Wreneck settled back, warm inside and out, with only the occasional cramp from his stomach. He thought about Dark, and Light, and Creation, and Chaos. They struck him as big things, ideas that men such as Lord Anomander and Caladan Brood would speak of when they thought no one else was listening. He tried to imagine himself talking about such matters, when he was older, when the life he had lived had been set aside and a new life had taken its place. In that new life, he would think about serious things, but not, he suspected, things like Dark and Light and Creation and Chaos, because with those things, it sounded too easy to push them away, far enough away to keep them from hurting. No, the serious things he would think about, he decided as he closed his eyes, would be ones that mattered. Ones that worked to make him a better man, a man not afraid of feelings.

He remembered his wail for his ma, after all the killing was over with and he was still alive and Jinia was hurt. That cry seemed to have come from a child, from Wreneck the child, but it hadn’t. Instead, it had been the birth-cry of a man, the man that Wreneck had become, and the man that he now was.

The notion sent a shiver through him, though he wasn’t sure why. But it didn’t feel made up. It felt true, even if he wasn’t sure what made it true. But one thing I now know. I made it through all of childhood, and not once did I learn about surrendering.

I swam across the icy stream without even knowing it, and now I am safe again, for a time. Here with Lord Anomander, who is the First Son of Mother Dark. And with the Azathanai, who even if he’s not good for anything else can at least make a fine bowl of broth.

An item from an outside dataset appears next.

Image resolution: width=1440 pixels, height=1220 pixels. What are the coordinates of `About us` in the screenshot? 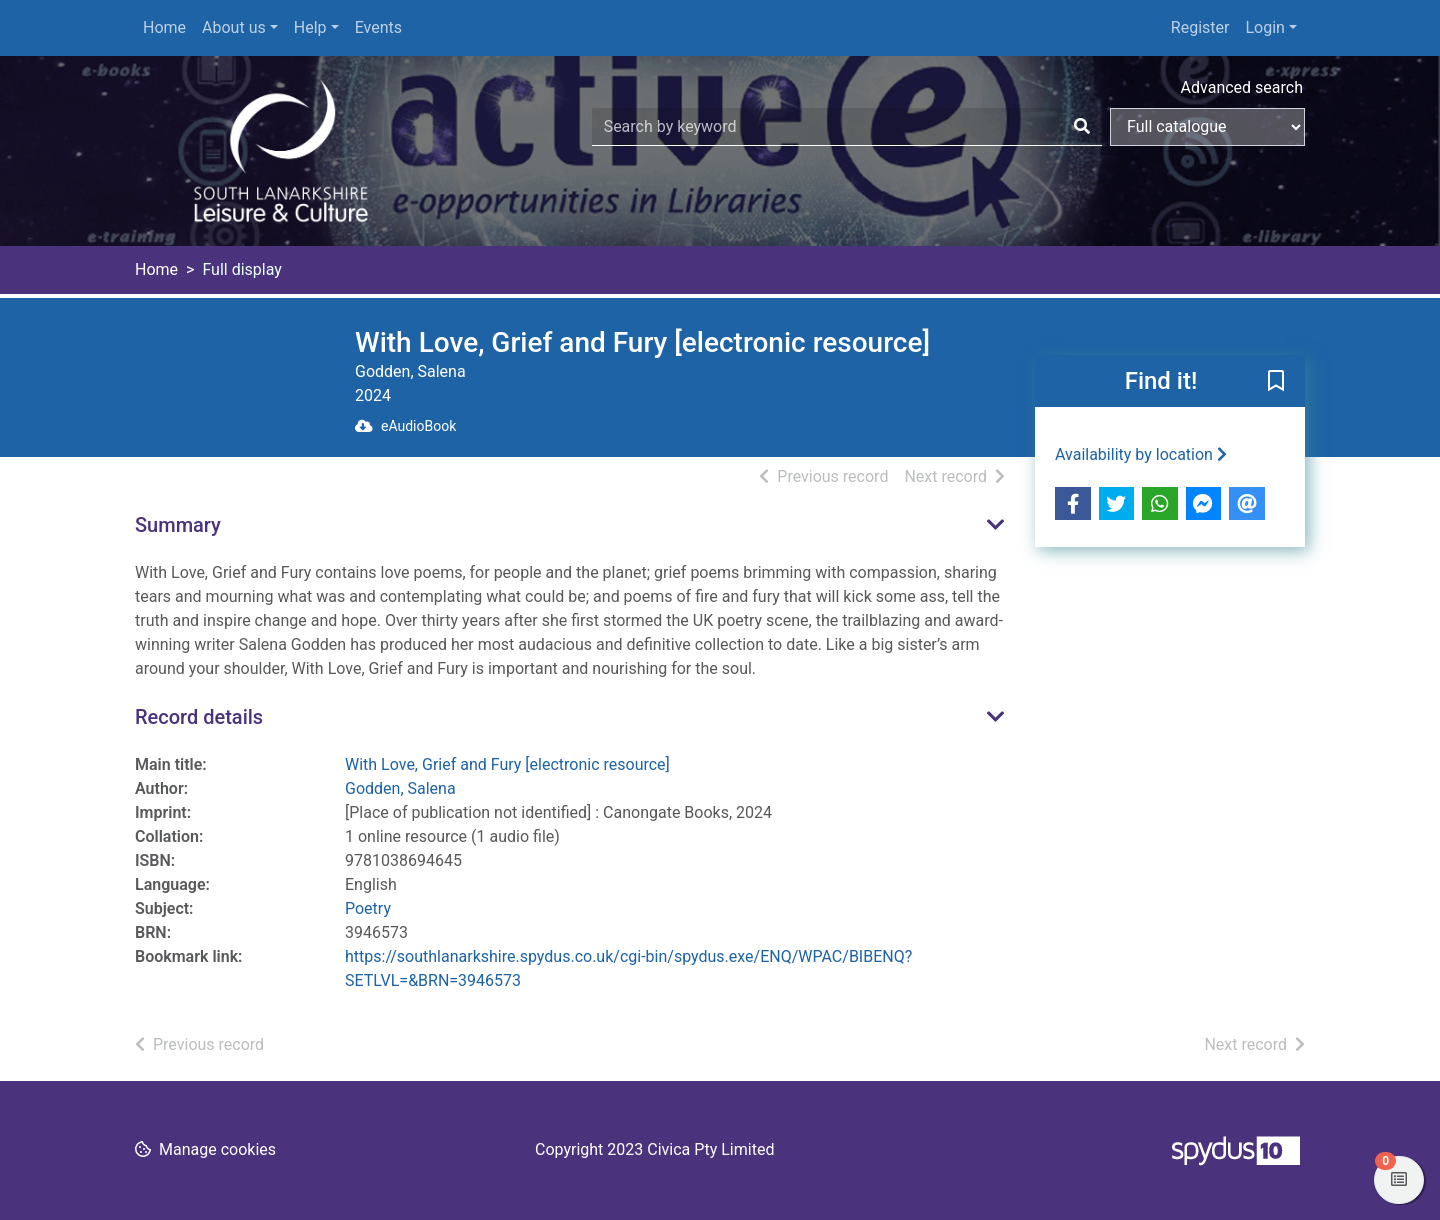 It's located at (234, 27).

He closed his eyes, and moments later was fast asleep.

In his dreams, the dying gods awaited him. They seemed without number. He stood in their midst, confused and wondering. They were, one and all, kneeling to him.

* * *

There was an old memory, but it was the kind that never went away, and ever seemed closer than one would expect, given the span of years that had passed since. There had been a column, filled with families, their livestock, and wagons heaped with everything that would be needed to break land and build homes. Ivis was young, just one more dust-covered child with more energy than sense. They had been journeying into the north, beyond the forest, and the horizon was far away. Ivis remembered his wonder at that, as if the world had simply unfolded.

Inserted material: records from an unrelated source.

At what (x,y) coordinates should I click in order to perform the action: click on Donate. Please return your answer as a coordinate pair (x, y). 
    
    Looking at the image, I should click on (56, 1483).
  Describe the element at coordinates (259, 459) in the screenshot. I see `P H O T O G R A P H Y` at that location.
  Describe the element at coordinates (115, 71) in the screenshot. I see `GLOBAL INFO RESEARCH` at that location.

They had passed old cairns and tracks worn into battered swaths by wild herds. There had been stones and boulders in rows, not parallel as might line a road, but converging, often on the southern slope of a rise. Some of the cairns had sprouted dead saplings, many of them toppled after the past winter, when the winds had been fierce. These saplings had no roots. They had been hacked at the base into rough points, and driven into the heaps of stone. The mystery of such a thing was more enticing to Ivis than whatever truth he might have discovered, with a few questions to any of the adults – in particular the hunters. Instead of runs and blinds and kill-sites, he had chosen reasons more ethereal for all the strange formations they had found on the vast plain.

Gods stood tall, and with hands spread could command the sky. At night, the gleam of their eyes burned through the darkness with a cold light. And in looking down, they made clear their message: they were far away, and from that distance was born indifference. Still, once, long ago, these gods had not been far away. Indeed, they had sat with their mortal children, sharing the same fires. This was the age before the gods left the world, Ivis had told himself, before mortals had broken their hearts.